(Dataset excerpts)
· · · ·

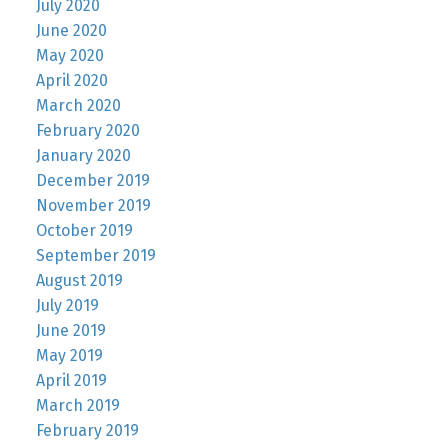
July 2020
June 2020
May 2020
April 2020
March 2020
February 2020
January 2020
December 2019
November 2019
October 2019
September 2019
August 2019
July 2019
June 2019
May 2019
April 2019
March 2019
February 2019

· · · ·

## DIRECTIONS FOR THIS TASK
Please set down each line of the data above exactly as written, without the pictures.

## ANSWER TO THIS EXERCISE
July 2020
June 2020
May 2020
April 2020
March 2020
February 2020
January 2020
December 2019
November 2019
October 2019
September 2019
August 2019
July 2019
June 2019
May 2019
April 2019
March 2019
February 2019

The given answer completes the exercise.